Do I Need a Credit Card?
When used wisely, a credit card is a useful tool for managing your finances. But whether or not you need one depends on you. Some older adults find credit cards too tempting, causing them to spend money they don’t have on goods they can’t afford. Others like using credit cards for the perks like travel rewards and cash back. Still others need one to help build up credit so they can get approved for a loan in the future.
Whichever side you lean toward, it’s important to know that seniors aren’t immune to credit card debt. As of the fall of 2021, adults over the age of 60 owe more than $145 billion in credit card debt, which is more than other age groups.3 If you decide to get a credit card, make sure you have the means to pay off your balance each month. That might be Social Security funds, other retirement funds or a pension, savings, or earnings from a part-time job.

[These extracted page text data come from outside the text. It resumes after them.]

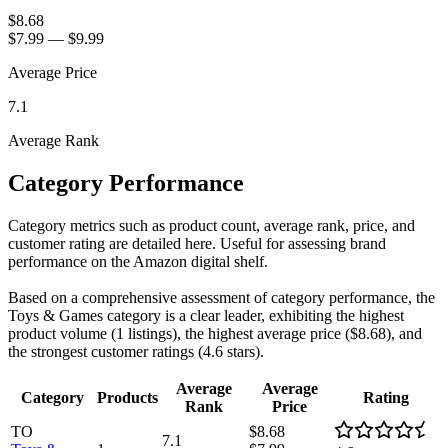
$8.68
$7.99
—
$9.99
Average Price
7.1
Average Rank
Category Performance
Category metrics such as product count, average rank, price, and
customer rating are detailed here. Useful for assessing brand
performance on the Amazon digital shelf.
Based on a comprehensive assessment of category performance, the
Toys & Games category is a clear leader, exhibiting the highest
product volume (1 listings), the highest average price ($8.68), and
the strongest customer ratings (4.6 stars).
Average
Average
Category
Products
Rating
Rank
Price
TO
$8.68
7.1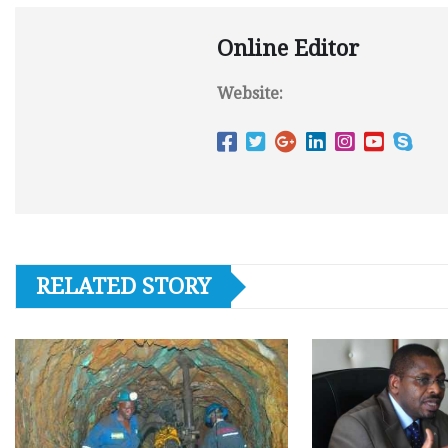
Online Editor
Website:
RELATED STORY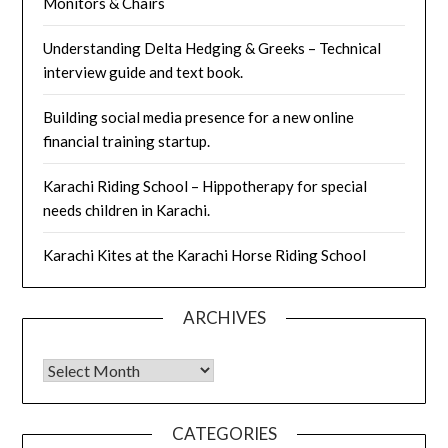
Monitors & Chairs
Understanding Delta Hedging & Greeks – Technical
interview guide and text book.
Building social media presence for a new online
financial training startup.
Karachi Riding School – Hippotherapy for special
needs children in Karachi.
Karachi Kites at the Karachi Horse Riding School
ARCHIVES
Archives
CATEGORIES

How to Choose the Right Credit Card
Even with a narrowed down list to choose from, you might still be wondering, how could I possibly pick one? Here are a few questions to ask yourself before choosing.

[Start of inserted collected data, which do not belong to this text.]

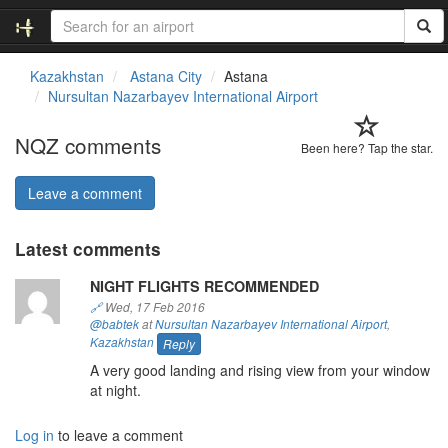
Kazakhstan
Astana City
Astana
Nursultan Nazarbayev International Airport
NQZ comments
Been here? Tap the star.
Leave a comment
Latest comments
NIGHT FLIGHTS RECOMMENDED
🔗
Wed, 17 Feb 2016
@babtek
at
Nursultan Nazarbayev International Airport
,
Kazakhstan
Reply
A very good landing and rising view from your window
at night.
Log in
to leave a comment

1. What is your credit score?
Your credit score helps determine your approval for a new credit card. Most credit card companies, or affiliate companies, advertise the score range needed for approval. Check your credit score online and compare it to that range. Doing this can help you narrow down your options, especially if you don’t have stellar credit.
2. What are your financial goals?
You need a credit card that will help you meet your financial goals. So, what are they? Are you looking to build credit, save money on interest, or earn rewards? Choose a card that gets you closer to your goals, whether that’s frugally paying for a trip abroad with airline miles or making a large purchase, like a new appliance, without worrying about interest.
3. Do the benefits outweigh the cost?
When evaluating a credit card, make sure you read the fine print carefully. Does the card have a yearly fee? How much does it cost to transfer a balance? If there’s a zero percent introductory APR, what’s the ongoing APR? You need to decide if the cash-back or travel perks make up for any annual fees, foreign transaction fees, or a higher APR.